Não existe prazo para os sem-terra decidirem se saem ou não da Praça Nossa Senhora da Salete. Dificilmente eles levantam acampamento antes do início dos novos assentamentos, prometido pelo ministro. Jungmann garantiu que a meta de assentamentos no Paraná para este ano passaria de 1,8 mil para pelo menos 3,2 mil famílias. Não dá para chegar aos 9 mil que eles querem, afirmou o ministro. Segundo Rogério Mauro, o ministro garantiu que até dia 31 de agosto o Instituto Nacional de Colonização e Reforma Agrária (Incra) concluirá os processos de desapropriação de 20 áreas. Até dia 15 de setembro devem estar sendo concluídos os processos de desapropriação de outras 20 áreas no Estado, relatou.
O MST terá nova reunião com o ministro Jungmann em Brasília, dia 18 de setembro, para analisar o cumprimento das metas de desapropriação apresentadas pelo Incra. Segundo o coordenador do MST, parece que eles estão com vontade de solucionar os problemas, mas precisamos de fatos concretos.
As primeiras 20 áreas a ser desapropriadas pelo Incra para cumprir o compromisso assumido por Jungmann já foram vistoriadas. Elas não estão invadidas e poderão atender cerca de 1,2 mil famílias de sem-terra. Segundo o superintendente do Incra no Paraná, José Carlos Araújo Vieira, serão priorizadas as famílias que foram desalojadas nas desocupações de 22 fazendas, feitas pela Secretaria de Estado da Segurança Pública no mês de maio. Vamos atender primeiramente as 645 famílias que foram retiradas dos acampamentos e depois as 500 famílias que estão em áreas com problemas judiciais, afirmou o superintendente.
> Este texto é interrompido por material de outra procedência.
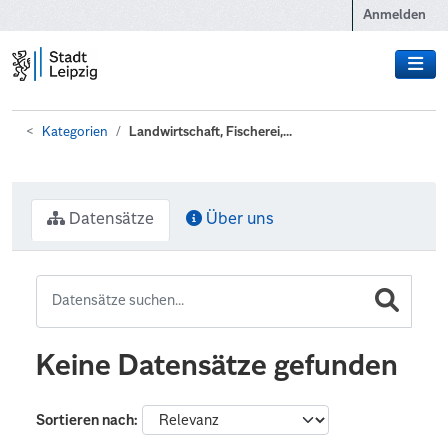
Zum Hauptinhalt wechseln
Anmelden
Kategorien
Landwirtschaft, Fischerei,...
Datensätze
Über uns
Keine Datensätze gefunden
Sortieren nach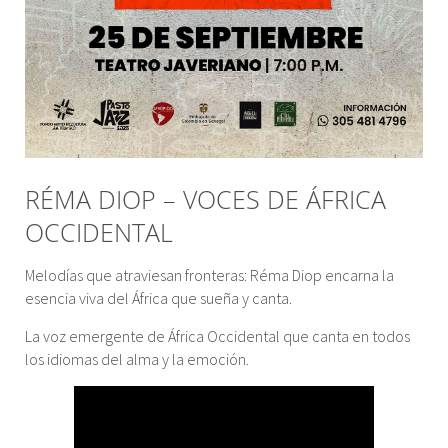
RÉMA DIOP – VOCES DE ÁFRICA
OCCIDENTAL
Melodías que atraviesan fronteras: Réma Diop encarna la
esencia viva del África que sueña y canta.
La voz emergente de África Occidental que canta en todos
los idiomas del alma y la emoción.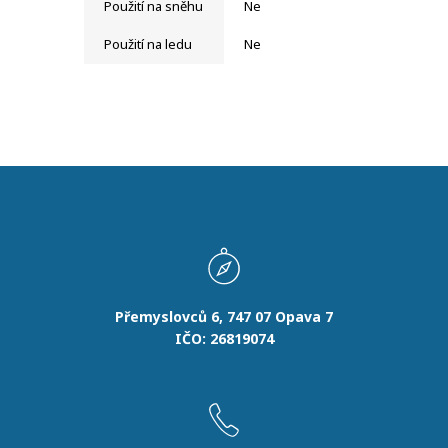
Použití na sněhu
Ne
Použití na ledu
Ne
Přemyslovců 6, 747 07 Opava 7
IČO: 26819074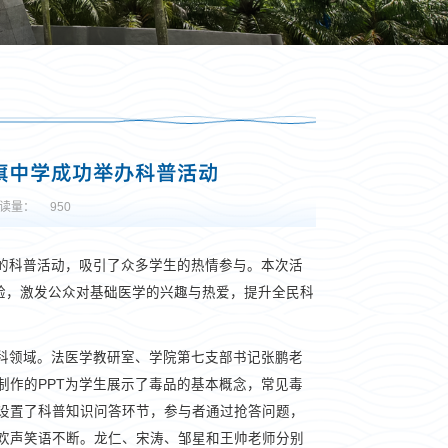
旗中学成功举办科普活动
读量：
950
面的科普活动，吸引了众多学生的热情参与。本次活
验，激发公众对基础医学的兴趣与热爱，提升全民科
科领域。法医学教研室、学院第七支部书记张鹏老
制作的PPT为学生展示了毒品的基本概念，常见毒
设置了科普知识问答环节，参与者通过抢答问题，
欢声笑语不断。龙仁、宋涛、邹星和王帅老师分别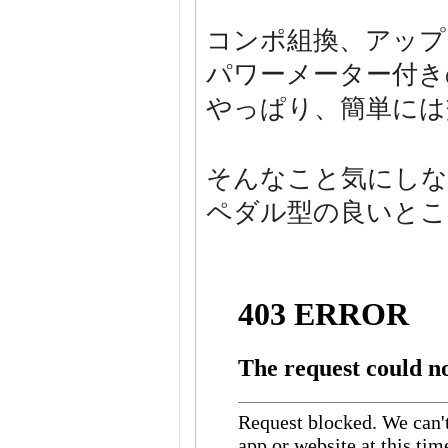
コンポ組換、アップ
パワーメーター付き
やっぱり、簡単には
そんなこと気にしな
ペダル型の良いとこ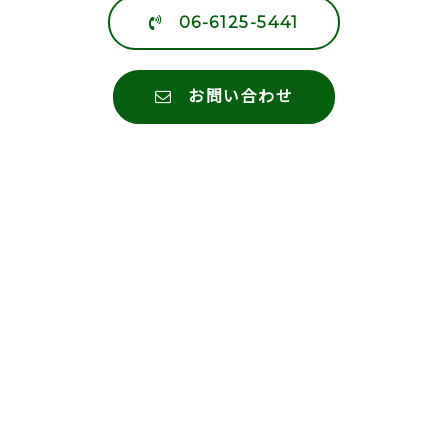
06-6125-5441
お問い合わせ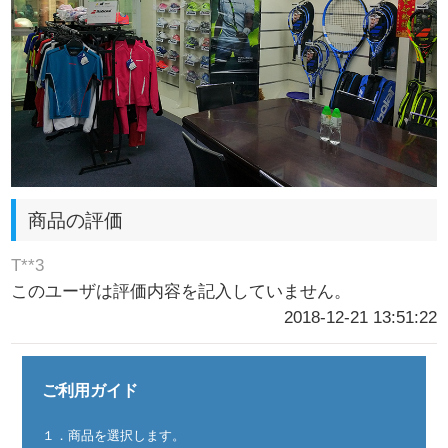
商品の評価
T**3
このユーザは評価内容を記入していません。
2018-12-21 13:51:22
ご利用ガイド
１．商品を選択します。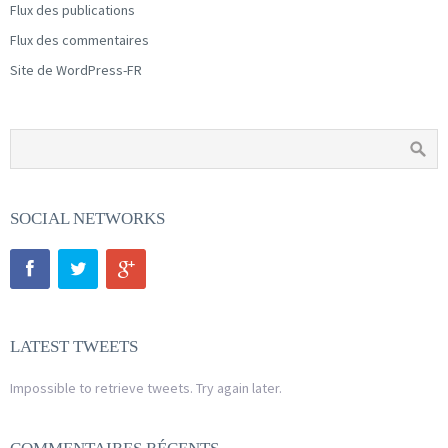
Flux des publications
Flux des commentaires
Site de WordPress-FR
SOCIAL NETWORKS
LATEST TWEETS
Impossible to retrieve tweets. Try again later.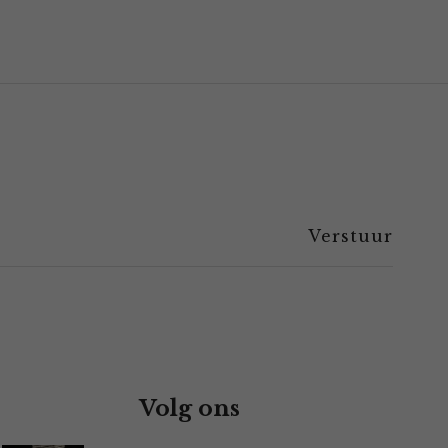
Volg ons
O governador Jaime Lerner disse que as tentativas de negociações com o MST devem evitar novas desocupações de fazendas pela força policial. Se estamos tentando uma agenda positiva, as retiradas dos invasores de áreas com mandado de reintegração devem ser de forma negociada. Para Lerner, não existem mais motivos para os sem-terra continuarem acampados em Curitiba. Conseguimos um volume maior de recursos para a reforma agrária, eles não precisam esperar pelos atos para depois sair.
Além das 3 mil famílias em novos assentamentos, devem ser beneficiadas 900 famílias com os recursos do Banco da Terra este ano, feita a regularização fundiária com títulos definitivos de terra para 2 mil famílias e a ratificação de títulos de fronteira para outras 2 mil. Ao todo, 8,6 mil famílias serão beneficiadas no Paraná com os recursos que estão sendo liberados, afirmou ele. Para justificar a ausência no encontro marcado para o último dia 22, Jungmann disparou: Não estive da outra vez aqui porque tive que virar o Brasil de cabeça para baixo para trazer ao Paraná os recursos que o Estado merece.